Akutes Querschnittsyndrom: neurologischer Notfall





Jedes akute Querschnittsyndrom ist ein Zeit- und
Diagnostik-Notfall. Auch scheinbar milde sensible Ausfälle können
rasch progredient und dauerhaft behindernd werden.





Definition und klinische Muster





Akut bilaterale, höhenbezogene neurologische Defizite durch
Schädigung des Rückenmarks oder akute Dekompensation einer
chronischen Myelopathie.





Wichtige Syndrome:


• Komplettes vs. inkomplettes Querschnittsyndrom


• Arteria-spinalis-anterior-Syndrom: motorische Ausfälle +
gestörtes Schmerz-/Temperaturempfinden, Hinterstrangfunktionen
eher erhalten


• Brown-Séquard-Syndrom: hemilaterale Rückenmarksläsion mit
dissoziierten sensomotorischen Ausfällen


• Konus-Kauda-Syndrom: Sattelanästhesie, Harn-/Stuhlstörung,
periphere Beinparesen





Differenzialdiagnosen mitdenken





Nicht jede beidseitige Beinschwäche ist spinal:


• Leriche-Syndrom


• Guillain-Barré-Syndrom


• bilaterales Mantelkantensyndrom


• psychogene Lähmung


• ausgedehnte Hirnstammläsion bei sehr hohem Syndrom





🩺 Akutmanagement





Versorgung nach cABCDE, enges Monitoring und frühe
interdisziplinäre Einbindung.





Wichtige Sofortmaßnahmen:


• Monitoring: EKG, SpO2, Atemfrequenz, Blutdruck beidseits,
Temperatur


• i.v.-Zugang, Labor, Blutgasanalyse bei Bedarf


• zurückhaltende initiale Volumengabe mit balancierter
Vollelektrolytlösung


• Thromboseprophylaxe situationsgerecht


• Restharnsonografie, bei Bedarf Blasenkatheter


• suffiziente Analgesie


• bei Risiko: Magenschutz, Darmmanagement


• bei Trauma: sofort Traumazentrum, Neurochirurgie/Traumatologie





Klinische Untersuchung





Die klinische Höhenlokalisation steuert die Bildgebung.





Besonders wichtig:


• Beginn: Minuten, Stunden oder Tage?


• plötzlich = eher vaskulär


• subakut = eher entzündlich, infektiös oder kompressiv


• Rückenschmerz, radikulärer Schmerz, gürtelförmige Parästhesien


• Motorik, Tonus, Reflexe, Pyramidenbahnzeichen


• sensibles Niveau kartieren


• sakrale Funktionen prüfen: Sattelbereich, Analsphinkter,
Blasen-/Mastdarmfunktion


• Hirnnerven untersuchen bei Verdacht auf Hirnstamm


• Pulse und Ischämiezeichen an allen Extremitäten prüfen





️ Atemfunktion nicht übersehen





Hohe zervikale Läsionen, besonders auf Höhe C3/C4, können das
Zwerchfell gefährden und vital bedrohlich sein.





️ Bildgebung: was zuerst?





Standard:


• notfallmäßige MRT der Wirbelsäule





Ausnahmen:


• Verdacht auf Hirnstammschädigung: zuerst CT Kopf + CTA der
supraaortalen Gefäße


• Verdacht auf Arteria-spinalis-anterior-Syndrom oder
Leriche-Syndrom: zuerst CTA der gesamten Aorta





Merke:


Unauffällige Erstbildgebung beendet die Diagnostik nicht.

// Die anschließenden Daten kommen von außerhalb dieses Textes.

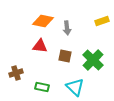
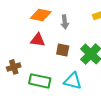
green rectangle: (42, 87) -> (40, 81), size x1.5
cyan triangle: (75, 87) -> (73, 81), turned -30

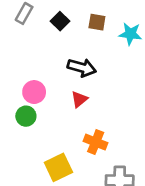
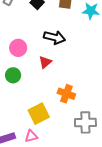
pink circle: (34, 92) -> (18, 48), moved
red triangle: (79, 99) -> (45, 62), moved

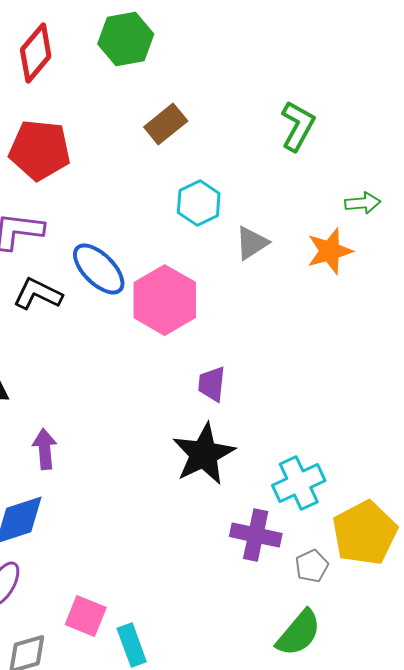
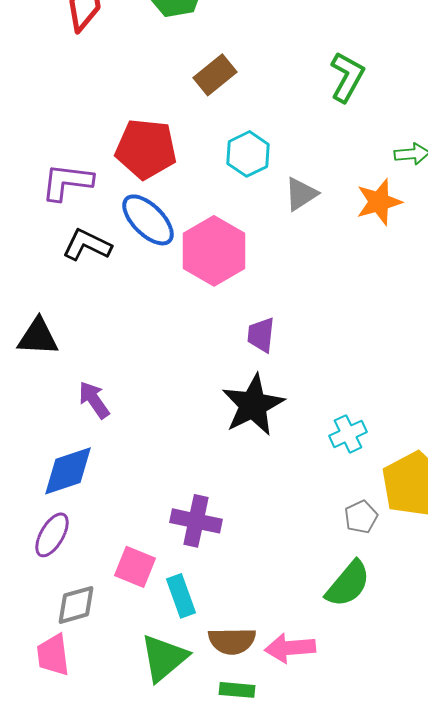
red pentagon: (40, 150) -> (146, 149), moved
purple arrow: (45, 449) -> (94, 400), turned -30
cyan cross: (299, 483) -> (348, 434), size x0.7
purple cross: (256, 535) -> (196, 521), moved

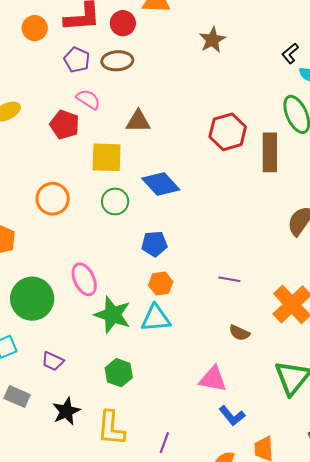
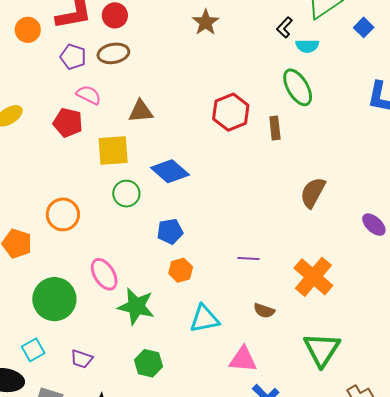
brown rectangle: (270, 152) -> (275, 128), size x0.6
orange circle: (53, 199) -> (63, 214), moved
cyan triangle: (156, 318) -> (204, 319), moved

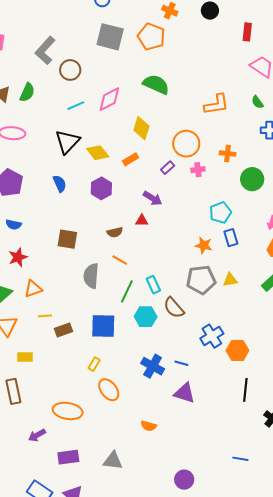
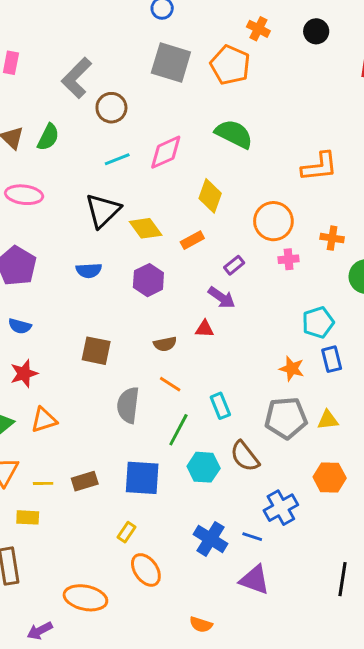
purple rectangle: (168, 168) -> (234, 265), moved
blue semicircle: (60, 184) -> (89, 270), turned 108
cyan rectangle: (153, 285) -> (220, 406), moved
yellow line: (45, 316) -> (43, 483), moved
blue cross: (212, 336) -> (281, 508), moved
orange hexagon: (237, 351) -> (330, 477), moved

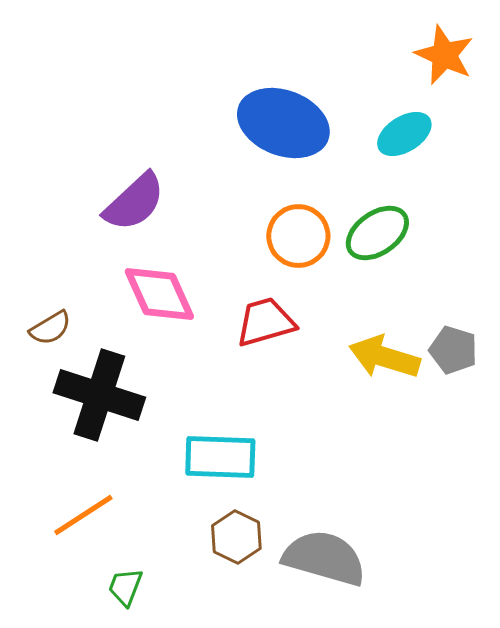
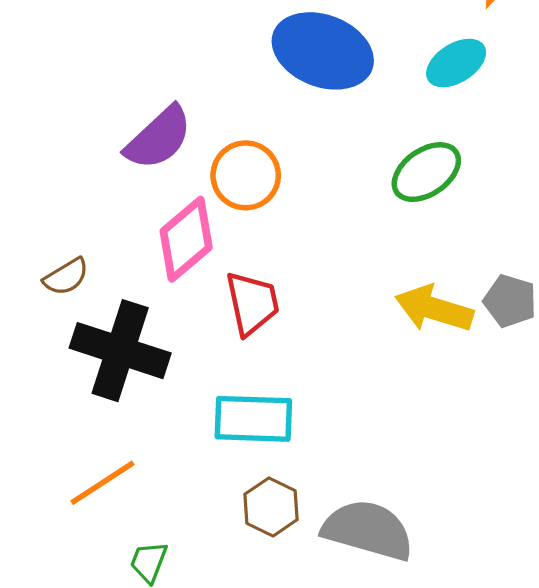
orange circle: (298, 236) -> (246, 175), moved
pink diamond: (159, 294) -> (186, 239), turned 74
red trapezoid: (265, 322) -> (252, 303), moved, turned 94

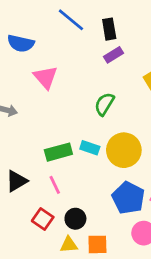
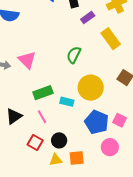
purple rectangle: (113, 55) -> (88, 18), moved
pink triangle: (46, 77) -> (27, 60), moved
cyan rectangle: (90, 148) -> (67, 102), moved

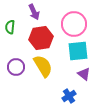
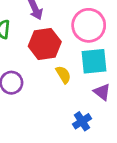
yellow semicircle: (43, 66) -> (63, 75), moved, size x0.6

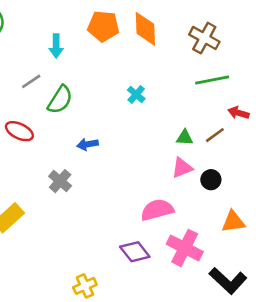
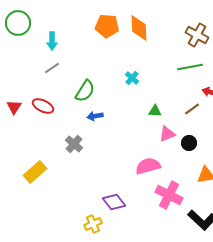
brown cross: (204, 38) -> (197, 35), moved
cyan arrow: (56, 46) -> (52, 41), moved
green semicircle: (60, 100) -> (85, 91), moved
green triangle: (185, 138) -> (155, 111), moved
purple diamond: (135, 252) -> (114, 202), moved

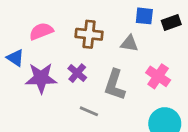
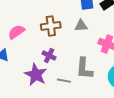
purple star: (41, 78) -> (36, 75), moved, turned -30
gray L-shape: (115, 85) -> (84, 69), moved

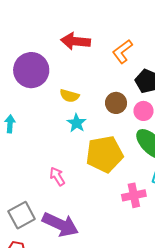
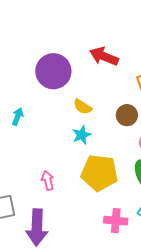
brown circle: (116, 103) -> (127, 115), moved
purple arrow: (60, 224) -> (37, 227), turned 51

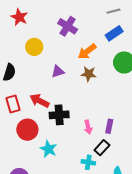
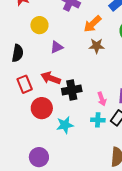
purple triangle: (58, 72) -> (57, 47), moved
cyan star: (48, 149) -> (65, 125), turned -30
cyan cross: (88, 162) -> (98, 120), moved

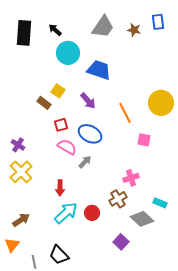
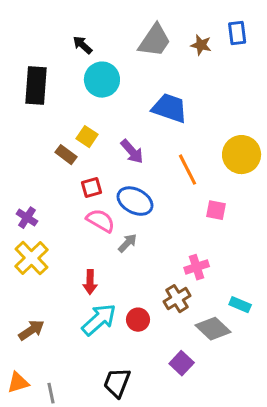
black rectangle: (24, 33) -> (36, 86), moved
blue trapezoid: (99, 70) -> (170, 108), moved
orange triangle: (12, 245) -> (18, 383), moved, turned 35
black trapezoid: (59, 255) -> (117, 383), moved, turned 65

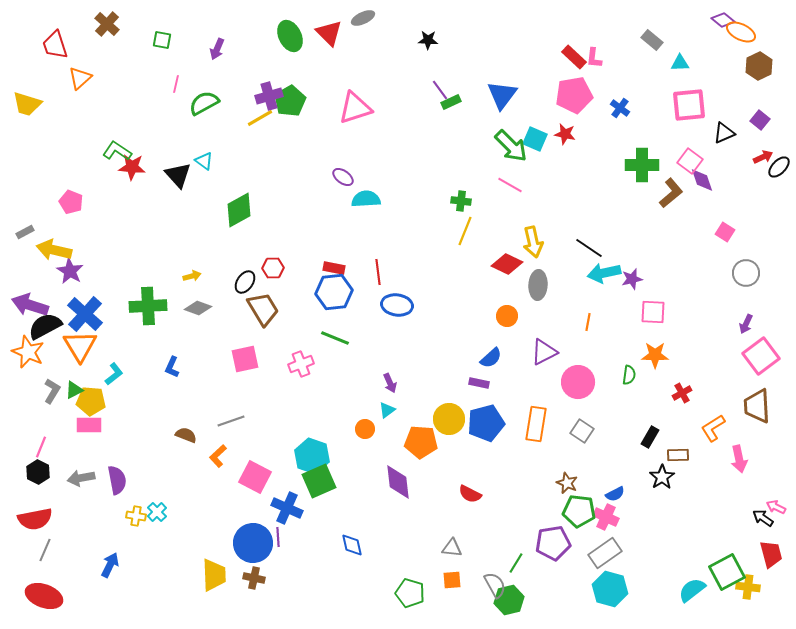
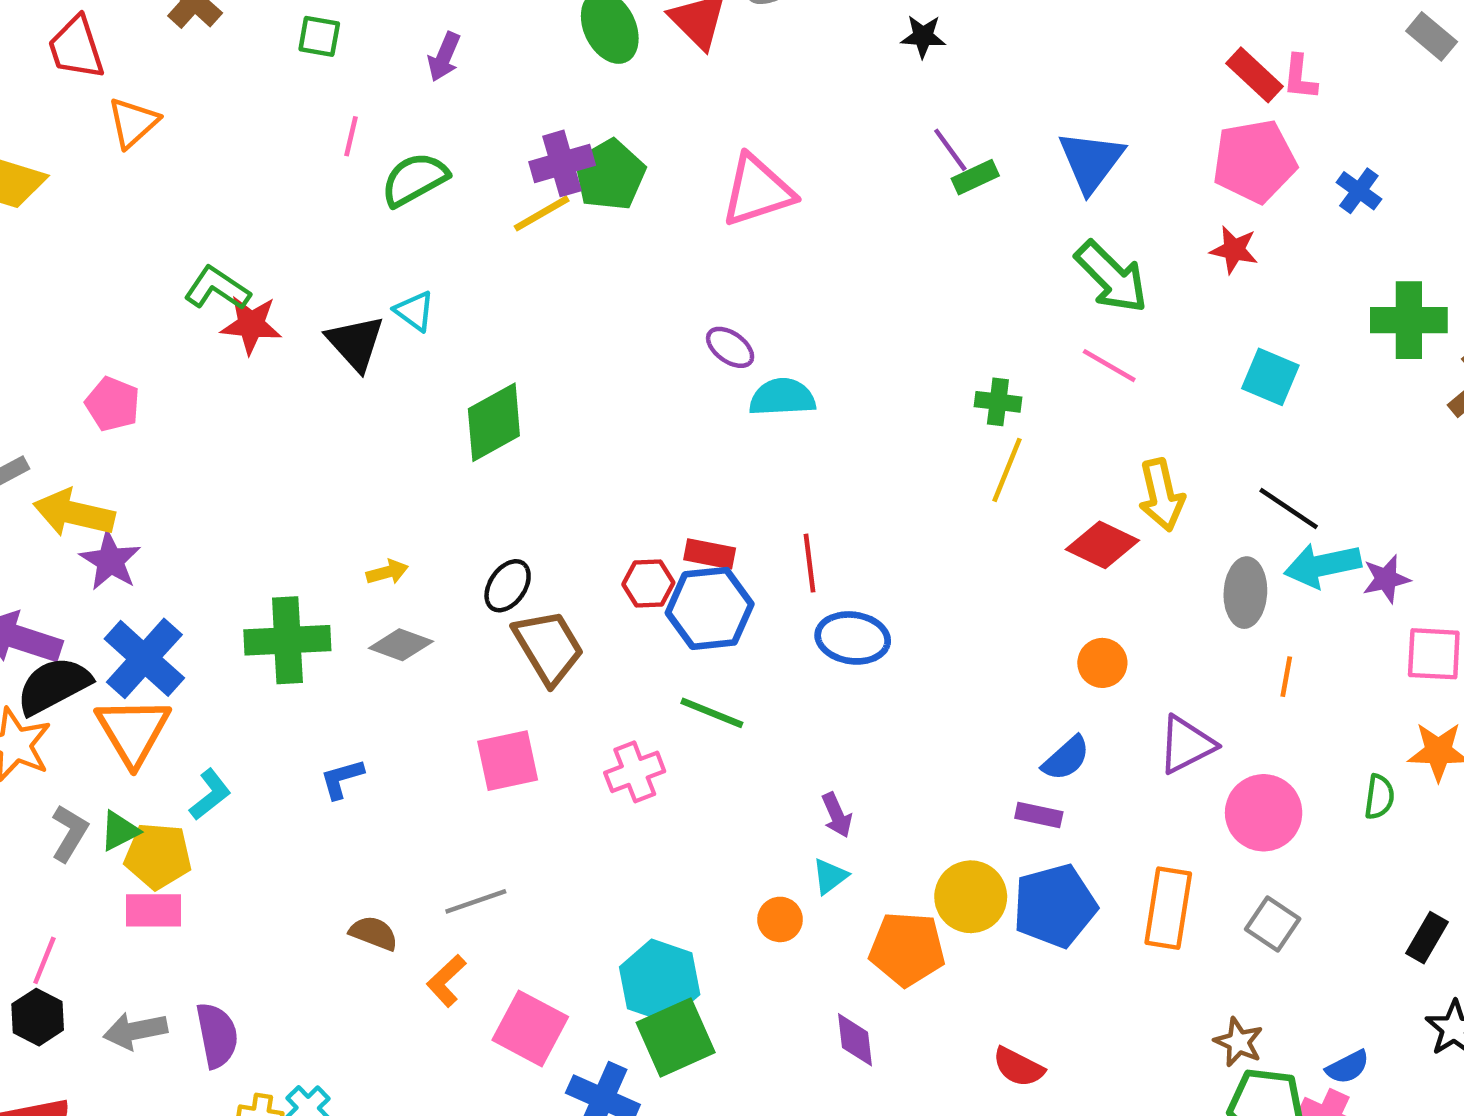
cyan square: (535, 139) -> (1270, 377), moved
red hexagon: (273, 268) -> (648, 583), moved
gray ellipse: (538, 285) -> (1245, 593), moved
blue L-shape: (172, 367) -> (342, 779), turned 50
purple diamond: (398, 482) -> (855, 1040), size x0.7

Bei
weiterem Verdacht fehlende Wirbelsäulenabschnitte
nachuntersuchen, ggf. MRT Kopf oder Liquordiagnostik ergänzen.





Ursachen mit Zeitkritik





Sofort erkennen und behandeln:


• kompressive Myelopathie: Fraktur, Blutung, Bandscheibenprolaps,
Tumor, Abszess, Spondylodiszitis


• vaskuläre Ursachen: spinale Ischämie, Aortendissektion,
Aortenverschluss


• entzündliche/infektiöse Myelitis


• hochzervikale Läsion mit Atemgefährdung





Wer muss dazu?





• Neurochirurgie/Traumatologie bei Kompression, Trauma,
Spondylodiszitis


• Gefäß- oder Thoraxchirurgie bei Aortendissektion,
Aortenverschluss, Aneurysma


• Intensivstation bei respiratorischer Insuffizienz, hohem
Querschnitt, Hirnstammsyndrom oder vegetativer Instabilität





Take-home





Früh erkennen, sauber lokalisieren, passende Bildgebung wählen,
sofort interdisziplinär handeln: Genau diese Kombination
entscheidet beim akuten Querschnittsyndrom über den
neurologischen Outcome.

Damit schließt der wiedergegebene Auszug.